On October 1, Wisdom of the Crowd managed to bring in 8.9 million viewers, which made it the single most watched scripted series on Sunday night. However, it managed no more than an average of a 1.4 rating with adults between the ages of 18 and 49, which suggests that most viewers were less than impressed with what they saw on the TV screen. As a result, considering that October 1 was the TV show’s premiere, it is possible that its numbers will be falling from this point forward as the initial surge of interest fades without being replaced by true fondness. With that said, there are plenty of TV shows with flawed premises that have managed to become huge successes, meaning that it is far from being impossible for the people behind Wisdom of the Crowd to bring up its numbers by smoothing out the numerous problems that new TV shows are bound to encounter.

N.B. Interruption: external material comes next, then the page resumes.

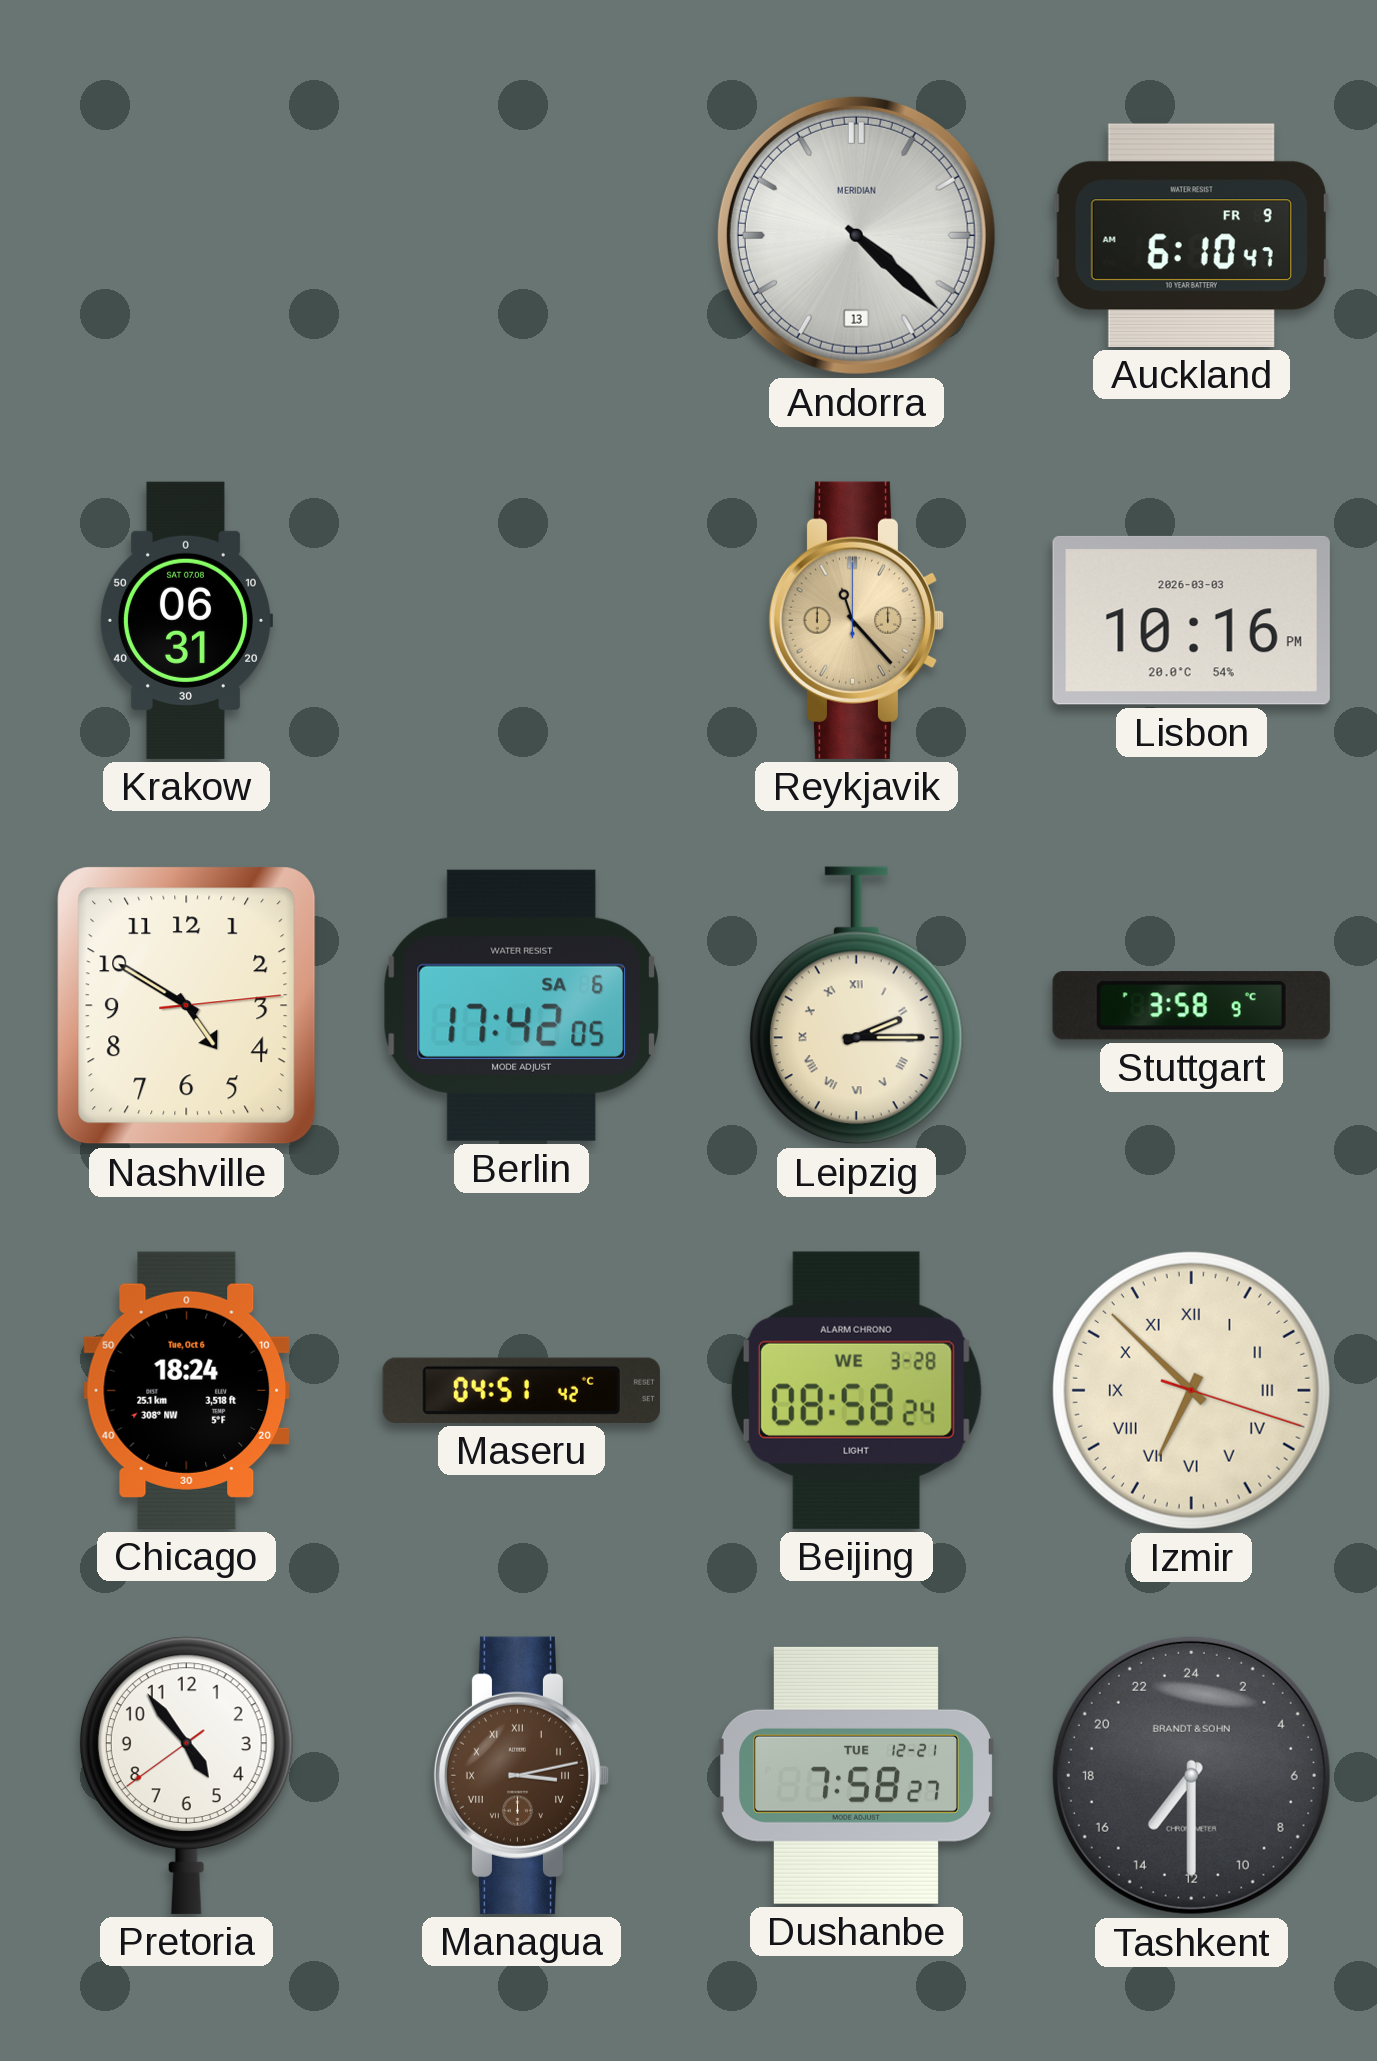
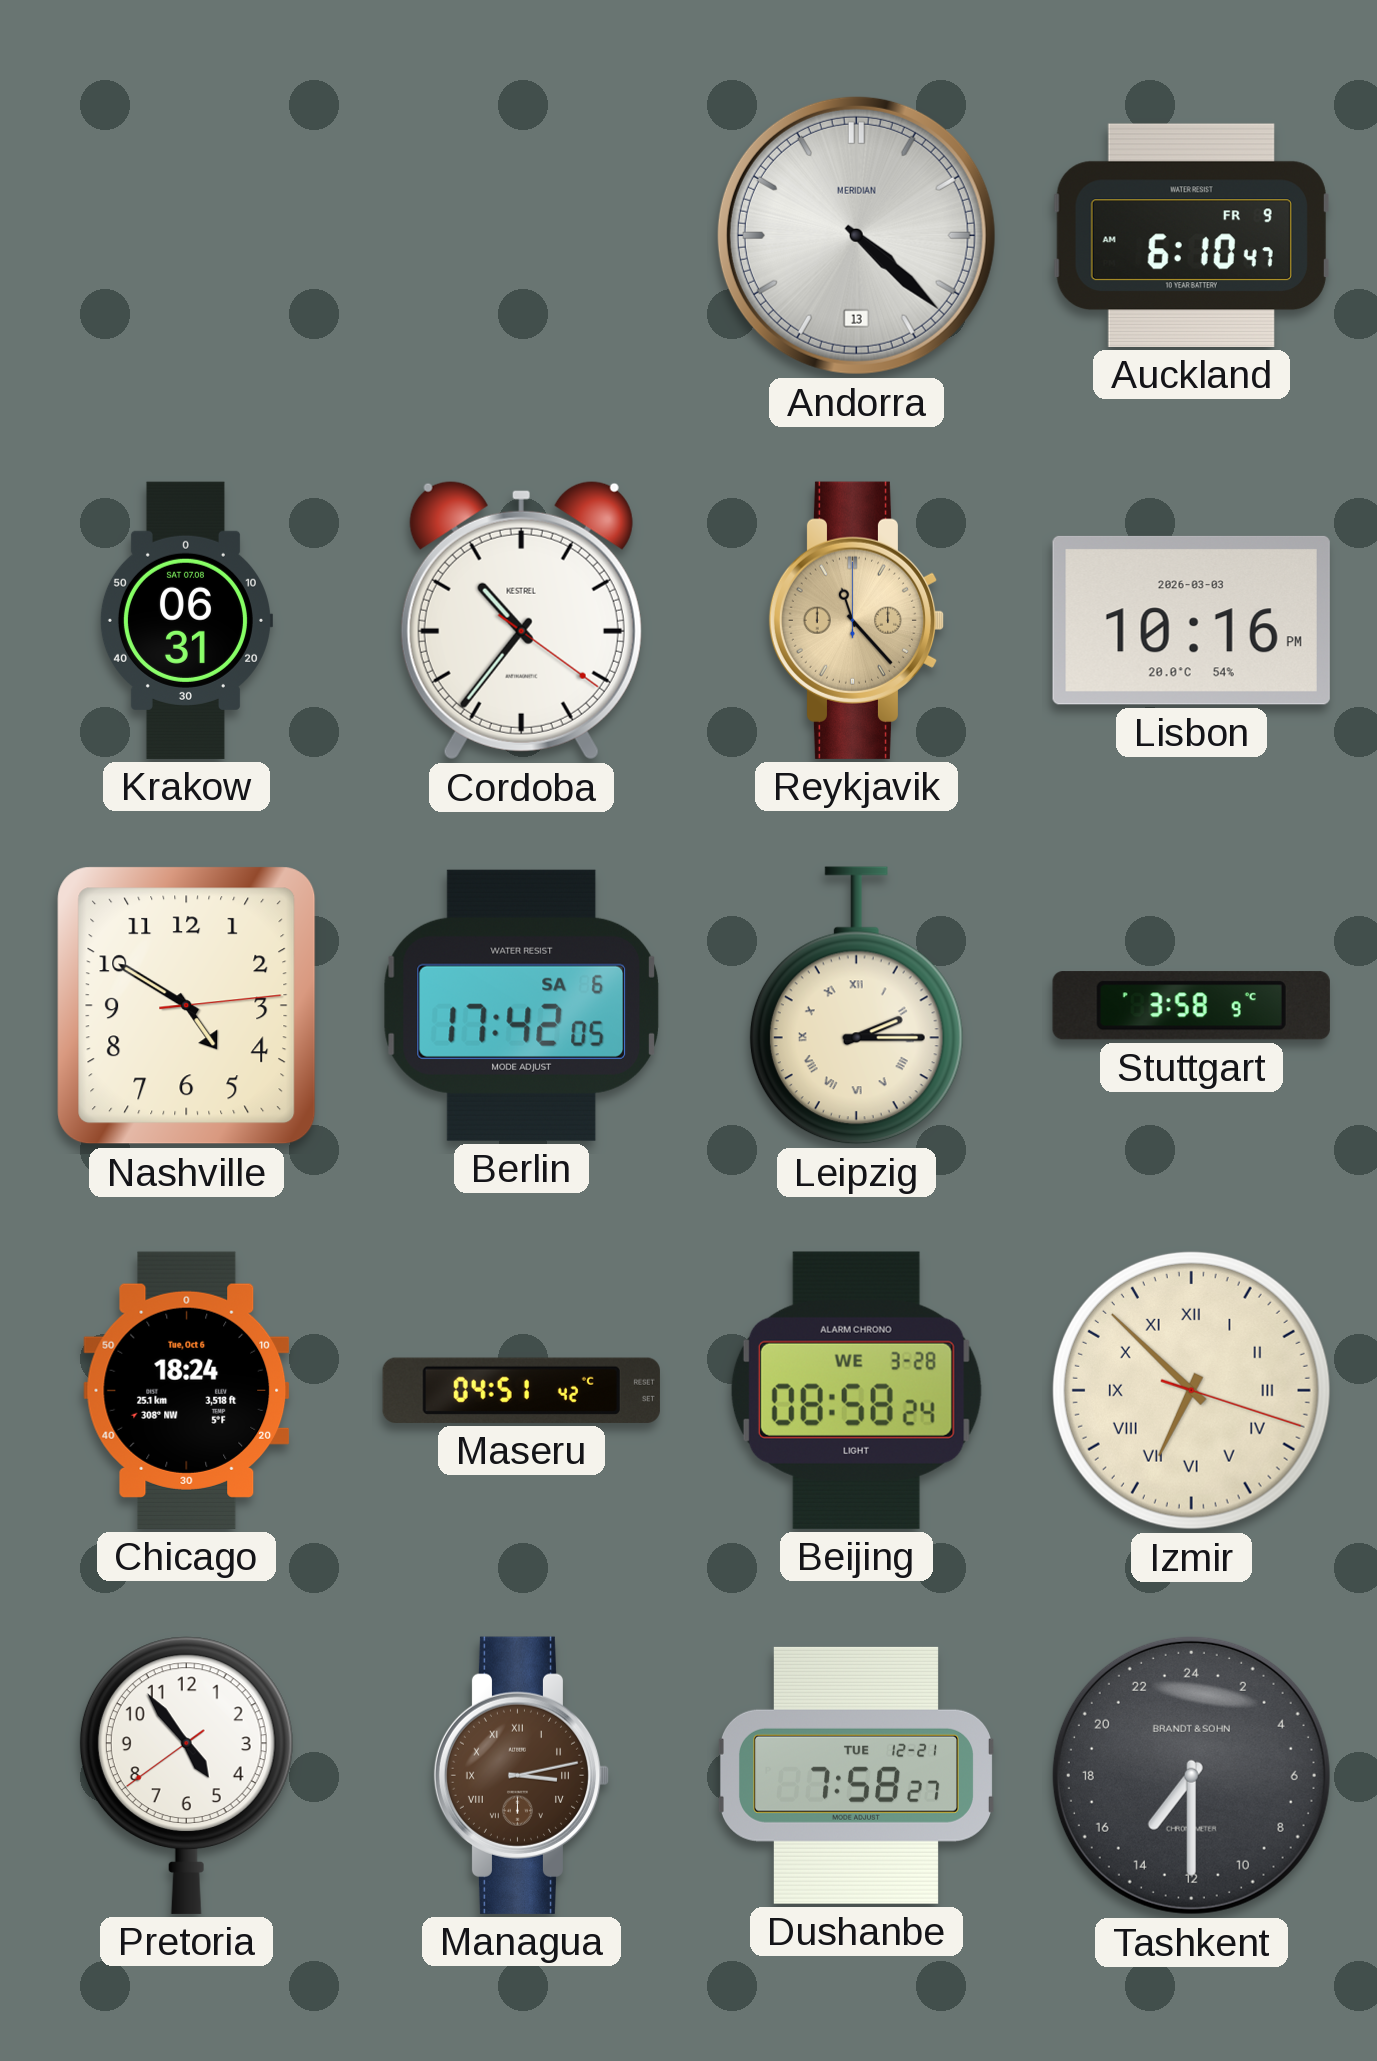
Cordoba: none -> 10:36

For those who are curious, the initial episode consisted of the tech magnate sacrificing some of his fortune to fund a social media platform that will help him find his daughter’s killer, which he believes to be necessary because he thinks that the man caught by the police isn’t the real killer. It set up a long-running plot by failing to resolve this case in the first episode, but instead had a second case be solved through the use of the social media platform instead. Unfortunately, there was a lack of tension because there was no real doubt over what should have been some of the most important conflicts with the TV show, with examples ranging from whether the tech magnate would want to use the social media platform to solve crimes in spite of all of the legal, social, and other problems that will come up to whether the tech magnate can convince the police to sign on with the project.
Should Wisdom of the Crowd Make It?
Speaking bluntly, it might be best if Wisdom of the Crowd failed to make it because its premise is just that bad. Even worse, it made a hilarious attempt to hand-wave the inherent problems with its premise, as shown by an example of the tech magnate dismissing a bad result produced by his social media platform as having been caused by sabotage. A dismissal that ignores the sheer number of Internet users who would be willing to mess with such efforts out of sheer boredom if nothing else. Never mind the numerous examples of Internet vigilantes who have ended up going after the wrong people with catastrophic consequences in real life.